The question whether speed in and of itself constituted actionable negligence has been discussed in many decisions. Our statute provides that no person shall drive a vehicle upon a highway at a speed greater than is reasonable and prudent under the conditions then existing (G. S. 1941 Supp. 8-532). Appellant directs our attention to and quotes at length from Clark v. Southwestern Greyhound Lines, 148 Kan. 155, 79 P. 2d 906, wherein it was held that speed of a bus was not the proximate cause of an accident. The rule as stated in that case is:

“The mere violation, of a statute regulating speed is not in itself sufficient to make the operator of a motor vehicle guilty of actionable negligence in a collision of automobiles; to make him liable it must appear that the speed contributed to the collision and was the proximate cause of the injuries sustained. (Citing cases.)” (1. c. 159.)

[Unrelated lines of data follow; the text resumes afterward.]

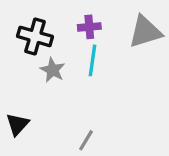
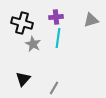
gray triangle: (145, 32) -> (91, 20), size x0.7
black triangle: (17, 124) -> (23, 79), moved

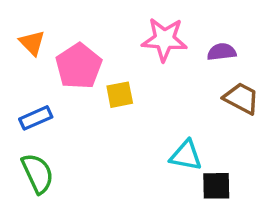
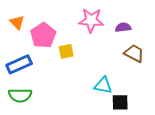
blue rectangle: (36, 118) -> (19, 64), size x1.4
green semicircle: (38, 173) -> (20, 95), turned 115

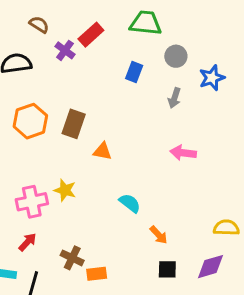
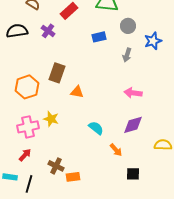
purple cross: (65, 50) -> (48, 31), moved
blue rectangle: (134, 72) -> (99, 37), turned 56
orange hexagon: (30, 121) -> (27, 87), moved
purple diamond: (210, 267) -> (133, 125), moved
black square: (167, 269) -> (133, 174), moved

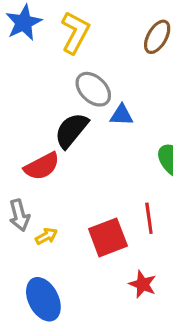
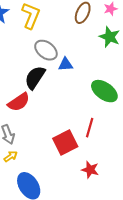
red line: (149, 218) -> (90, 128), turned 30
yellow arrow: (46, 236) -> (11, 156), moved

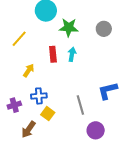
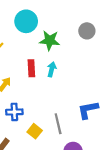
gray circle: (104, 29) -> (87, 31), moved
yellow square: (48, 114) -> (35, 131), moved

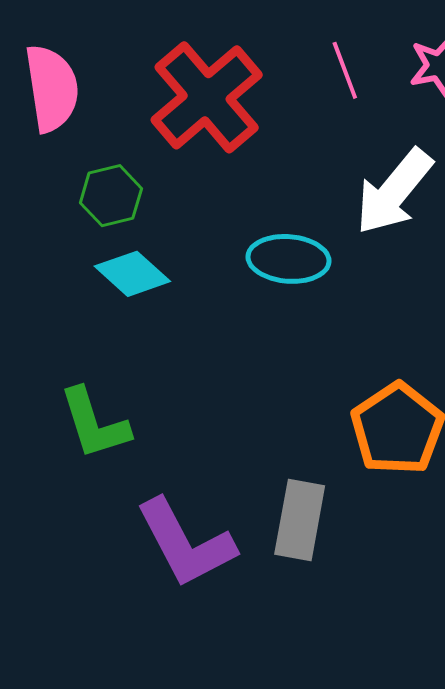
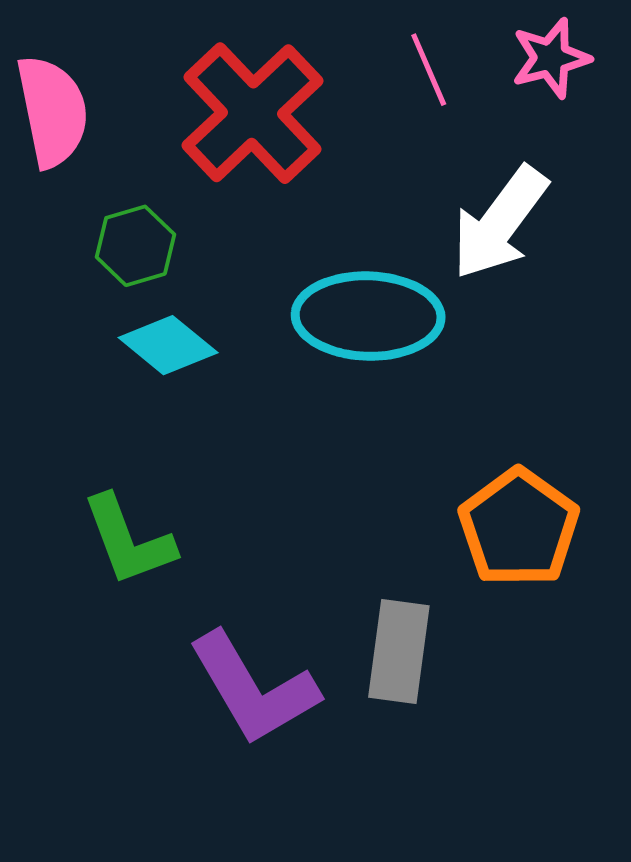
cyan ellipse: (288, 259) -> (368, 316), size x1.4

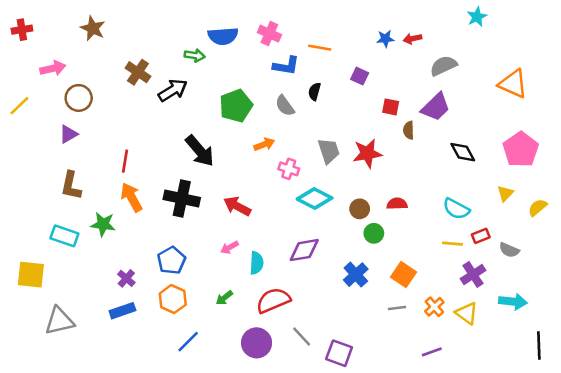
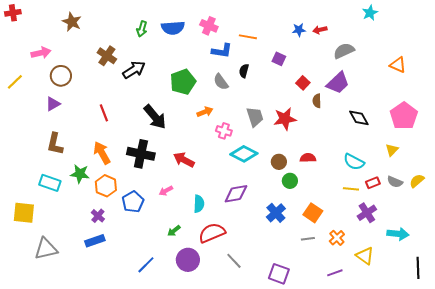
red cross: (22, 30) -> (13, 13), moved
green arrow: (195, 55) -> (142, 29), moved, turned 98
orange triangle: (513, 84) -> (398, 65), size x0.7
red square: (391, 107) -> (303, 83), turned 32
red line: (125, 161) -> (104, 113), moved, turned -30
yellow semicircle: (538, 208) -> (417, 181), moved
pink arrow: (229, 247) -> (166, 191), moved
gray semicircle: (509, 250) -> (395, 182), moved
orange hexagon: (173, 299) -> (106, 186), moved
yellow triangle: (467, 313) -> (365, 256), moved
purple circle: (257, 343) -> (188, 260), moved
purple square: (339, 353) -> (279, 274), moved

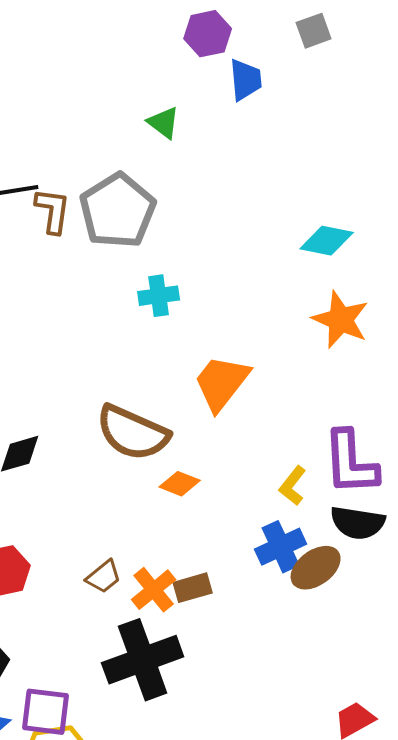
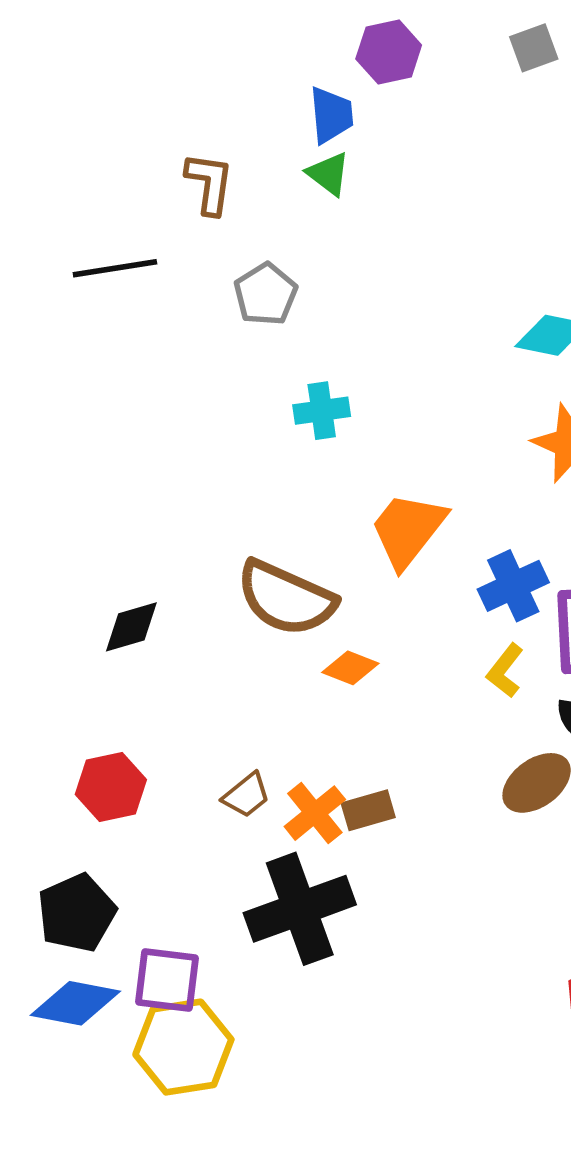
blue trapezoid: (246, 80) -> (331, 115), moved
brown L-shape: (53, 211) -> (209, 183), moved
gray pentagon: (118, 211) -> (266, 294), size x0.6
blue cross: (281, 547) -> (513, 586), moved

And on the same point see Dick’s Transfer Co. v. Miller, supra. The jury found the speed did contribute to the accident, and appellant filed no motion to have it set aside. On the contrary, he filed a motion to have judgment in his favor non obstante veredicto, a concession on his part that the answer was supported by the evi*327dence. See Sams v. Commercial Standard Ins. Co., ante, p. 278, 139 P. 2d 859 (this day decided), and cases cited therein. And the record discloses evidence that speed was a proximate cause of the accident. Briefly the evidence was that defendant, driving fifty miles an hour, saw the cumbersome equipment driven by plaintiff come to a stop on the highway, and that although he saw or could have seen plaintiff, he did not decrease his speed, but continued it until the accident. It was inferable from the testimony that had he reduced his speed and had his car under better control, he could have stopped before reaching the point of impact or he could have driven his car either to the south side of the pavement, or out on the shoulder to the south, and have avoided the accident.

And finally, we notice appellant’s contention that plaintiff was guilty of contributory negligence as a matter of law, and that his demurrer to plaintiff’s evidence should have been sustained. Heretofore a review has been made of that evidence. When we view it in the light of the rule laid down for testing sufficiency of evidence on demurrer (see Bessette v. Ernsting, 155 Kan. 540, syl. ¶ 3, 127 P. 2d 438, and Robinson v. Short, 148 Kan. 134, syl. ¶ 1, 79 P. 2d 903) we are not concerned with any evidence of contrary effect nor with the jury’s conclusions later made. Considered in every particular most favorable to plaintiff, the evidence disclosed that he descended from his machine at a time when defendant was six hundred feet away; that he walked close to his parked machine for a distance of thirty-five feet and while on his side of the highway was struck from the rear by the defendant who was then driving his car at a speed of fifty miles per hour; and that to the south of him one-half of a twenty-foot pavement was open for travel and to the south of the pavement was a four- or five-foot shoulder. Under the rule referred to, we cannot say that plaintiff was guilty of negligence as a matter of law.

We now consider plaintiff’s cross-appeal, based on his contention the trial court erred in not allowing him a new trial limited solely to the question of his damages. In its memorandum opinion the trial court stated the motion was denied on the authority of Friesen v. Western Grain Dealers Ins. Co., 119 Kan. 513, 240 Pac. 414, and Paul v. Western Distributing Co., 142 Kan. 816, 52 P. 2d 379, by reason of the fact the damage sustained by plaintiff was so intimately connected with the other questions in the case, the amount of damages sustained by plaintiff could not be separately tried and *328a just conclusion reached. After discussing other matters the trial court noted that neither party desired a new trial as to all issues. The trial court then expressed its satisfaction with the verdict and approved it and rendered judgment upon it. It would be a work; of supererogation to repeat the very complete analysis of our cases made in Paul v. Western Distributing Co., supra. We shall content ourselves by saying that case provides abundant authority to support the trial court’s ruling.

We find no error in the judgment of the trial court and it is affirmed.